You May be a Disaster Shaman

“If you are unprogrammed in the cultural causa-sui project, then you have to invent your own: you don’t vibrate to anyone else’s tune. You see that the fabrications of those around you are a lie, a denial of truth. A creative person becomes then, in art, literature, and religion the mediator of natural terror and the indicator of a new way to triumph over it. He reveals the darkness and the dread of the human condition and fabricates a new symbolic transcendence over it. This has been the function of the creative deviant from shamans through Shakespeare.” –Ernest Becker
Disaster shamanism
We’ve all experienced that feeling of emptiness at our core: that something important is missing. Even in our synthetic, dog-eat-dog society, we can feel our souls aching, pushing up like flowers through the asphalt of our lives. We catch fleeting glimpses of it in poetry, in the embrace of a lover, in the howl of a distant coyote, or during a magnanimous sunset. Most of us muffle that cry, pressing the thousand-and-one inane snooze-buttons of our lives. But some of us are beginning to hear the call again.

For us, all is not lost. We are beginning to listen again. We are finding that there is still time to reunite ourselves with mystery. And nobody is reuniting things with the Great Mystery more so than modern day shamans, specifically, post-modern shamans with the ability to transform disaster into regeneration. Here then are six ways you may be a Disaster Shaman.

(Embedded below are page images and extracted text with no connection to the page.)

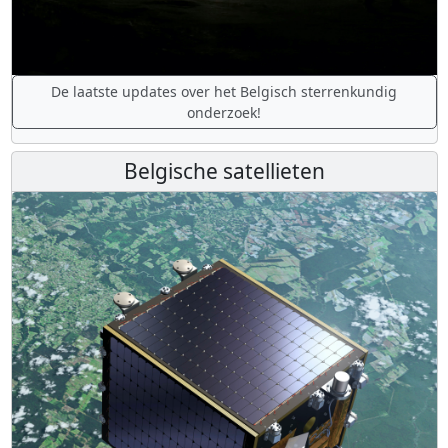
De laatste updates over het Belgisch sterrenkundig
onderzoek!
Belgische satellieten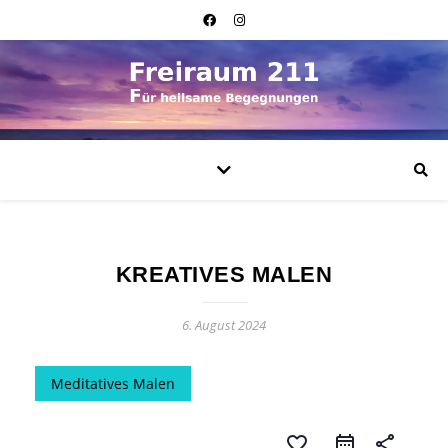
KREATIVES MALEN
6. August 2024
Meditatives Malen
favorite_border
share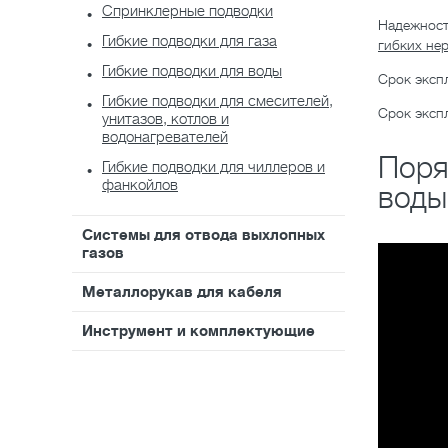
Спринклерные подводки
Надежност
Гибкие подводки для газа
гибких не
Гибкие подводки для воды
Срок экспл
Гибкие подводки для смесителей,
Срок экспл
унитазов, котлов и
водонагревателей
Поря
Гибкие подводки для чиллеров и
фанкойлов
воды
Системы для отвода выхлопных
газов
Металлорукав для кабеля
Инструмент и комплектующие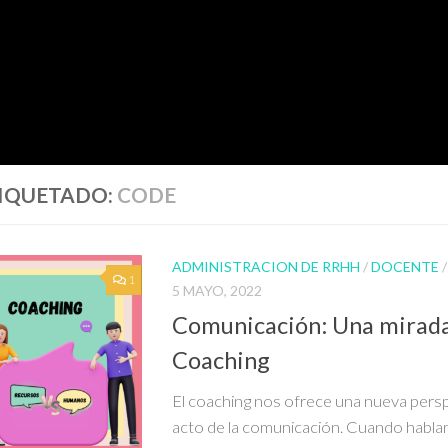
IQUETADO:
CODE
ADMINISTRACION DE RRHH
/
DOCENTE
1
5 MAYO, 2022
Comunicación: Una mirada
Coaching
El coaching nos ofrece una nueva persp
acto de la comunicación. Cuando habl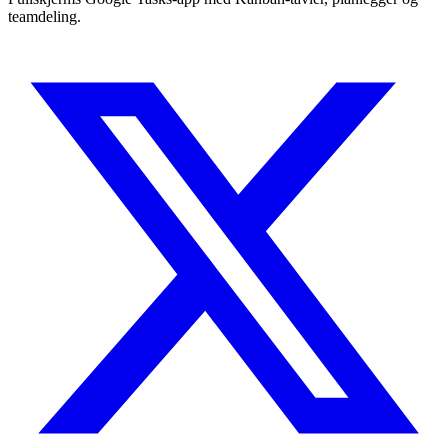
teamdeling.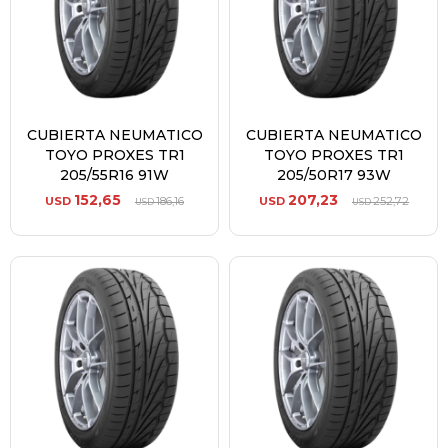
CUBIERTA NEUMATICO
CUBIERTA NEUMATICO
TOYO PROXES TR1
TOYO PROXES TR1
205/55R16 91W
205/50R17 93W
152,65
207,23
USD
186,16
USD
252,72
USD
USD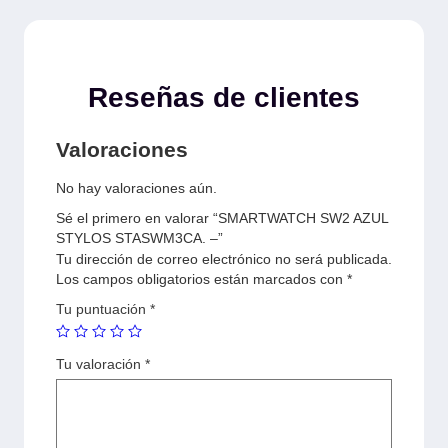
Reseñas de clientes
Valoraciones
No hay valoraciones aún.
Sé el primero en valorar “SMARTWATCH SW2 AZUL
STYLOS STASWM3CA. –”
Tu dirección de correo electrónico no será publicada.
Los campos obligatorios están marcados con
*
Tu puntuación
*
Tu valoración
*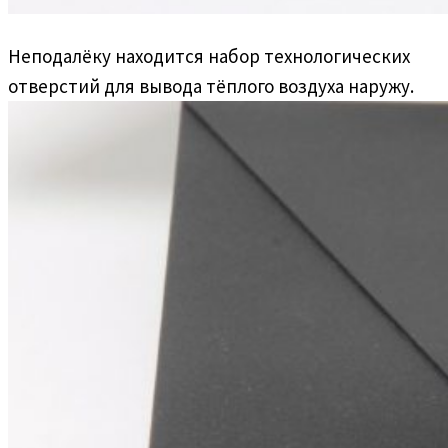
Неподалёку находится набор технологических
отверстий для вывода тёплого воздуха наружу.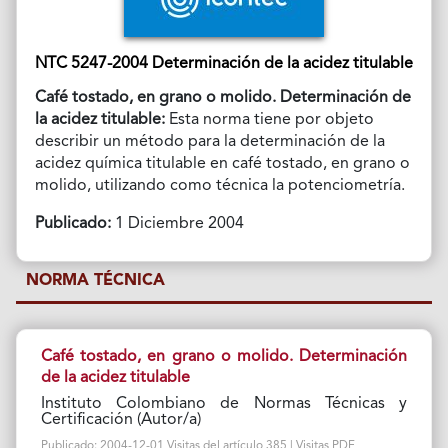
NTC 5247-2004 Determinación de la acidez titulable
Café tostado, en grano o molido. Determinación de
la acidez titulable:
Esta norma tiene por objeto
describir un método para la determinación de la
acidez química titulable en café tostado, en grano o
molido, utilizando como técnica la potenciometría.
Publicado:
1 Diciembre 2004
NORMA TÉCNICA
Café tostado, en grano o molido. Determinación
de la acidez titulable
Instituto Colombiano de Normas Técnicas y
Certificación (Autor/a)
Publicado: 2004-12-01 Visitas del artículo 385 | Visitas PDF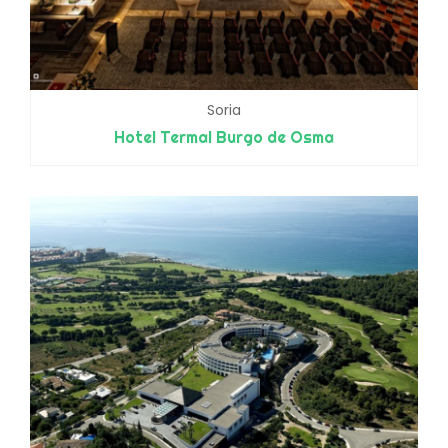
Soria
Hotel Termal Burgo de Osma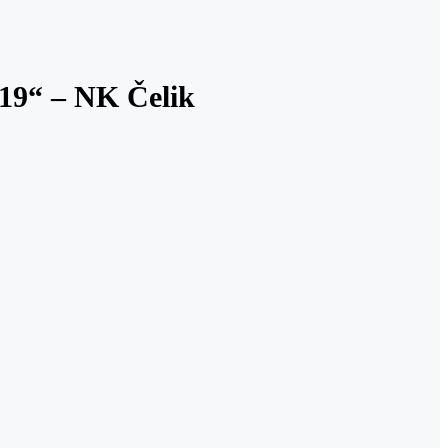
19“ – NK Čelik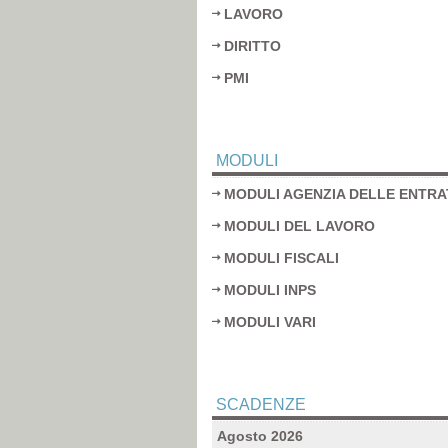
LAVORO
DIRITTO
PMI
MODULI
MODULI AGENZIA DELLE ENTRA
MODULI DEL LAVORO
MODULI FISCALI
MODULI INPS
MODULI VARI
SCADENZE
Agosto 2026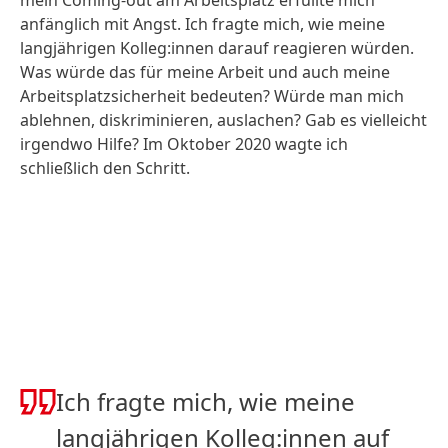
mein Coming-out am Arbeitsplatz erfüllte mich
anfänglich mit Angst. Ich fragte mich, wie meine
langjährigen Kolleg:innen darauf reagieren würden.
Was würde das für meine Arbeit und auch meine
Arbeitsplatzsicherheit bedeuten? Würde man mich
ablehnen, diskriminieren, auslachen? Gab es vielleicht
irgendwo Hilfe? Im Oktober 2020 wagte ich
schließlich den Schritt.
Ich fragte mich, wie meine
langjährigen Kolleg:innen auf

1.) You heal disaster situations through shamanic cosmology and ecopsychology
“The greatest pleasure in life is doing what people say you cannot do.” –Walter Bagehot
Disaster shamanism
In the disaster situation that is our modern culture, you are a force to be reckoned with. The world is your tribe. You demand respect. “Chiefs,” “Head hunters,” even “fools” have no choice but to respect you. For you bridge the gap between victim and world, between lost citizen and the natural world, between the innocent and the numinous. Your reach is beyond the typical person’s reach precisely because you are a force of nature first and a person second.

Your way of healing is by immersing yourself in disaster situations and doing your best to heal (directly or indirectly) as a beacon of hope for the victims involved. You are a shoulder to lean on, a sounding board to bounce ideas off of.

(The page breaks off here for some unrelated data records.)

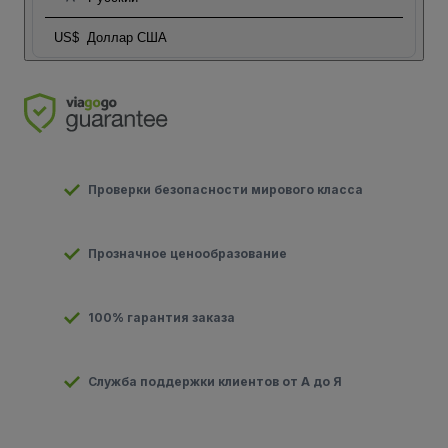
US$
Доллар США
Проверки безопасности мирового класса
Прозначное ценообразование
100% гарантия заказа
Служба поддержки клиентов от А до Я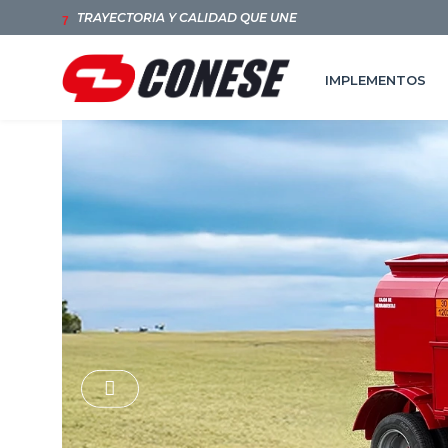
TRAYECTORIA Y CALIDAD QUE UNE
7
IMPLEMENTOS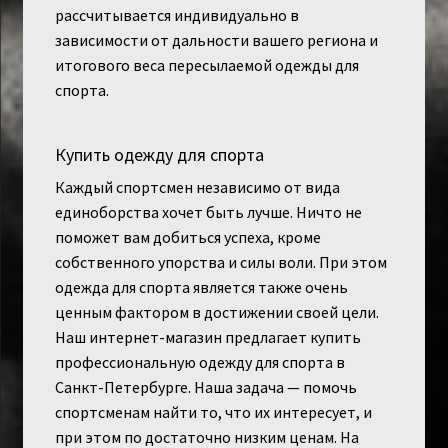
рассчитывается индивидуально в
зависимости от дальности вашего региона и
итогового веса пересылаемой одежды для
спорта.
Купить одежду для спорта
Каждый спортсмен независимо от вида
единоборства хочет быть лучше. Ничто не
поможет вам добиться успеха, кроме
собственного упорства и силы воли. При этом
одежда для спорта является также очень
ценным фактором в достижении своей цели.
Наш интернет-магазин предлагает купить
профессиональную одежду для спорта в
Санкт-Петербурге. Наша задача — помочь
спортсменам найти то, что их интересует, и
при этом по достаточно низким ценам. На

You empower the disempowered and lift the downtrodden through shamanic reengineering. Your philanthropy is not money, necessarily, but sacred energy. You realize as Henry David Thoreau did: “To affect the quality of the day, that is the highest of arts.” But you do not preach. You teach by eco-conscious example, using ecopsychology as a direct method to reintroduce the afflicted to the healing properties of the greater cosmos, using a post-modern shamanic cosmology as a medium for safe passage into higher realms of thinking about the human soul.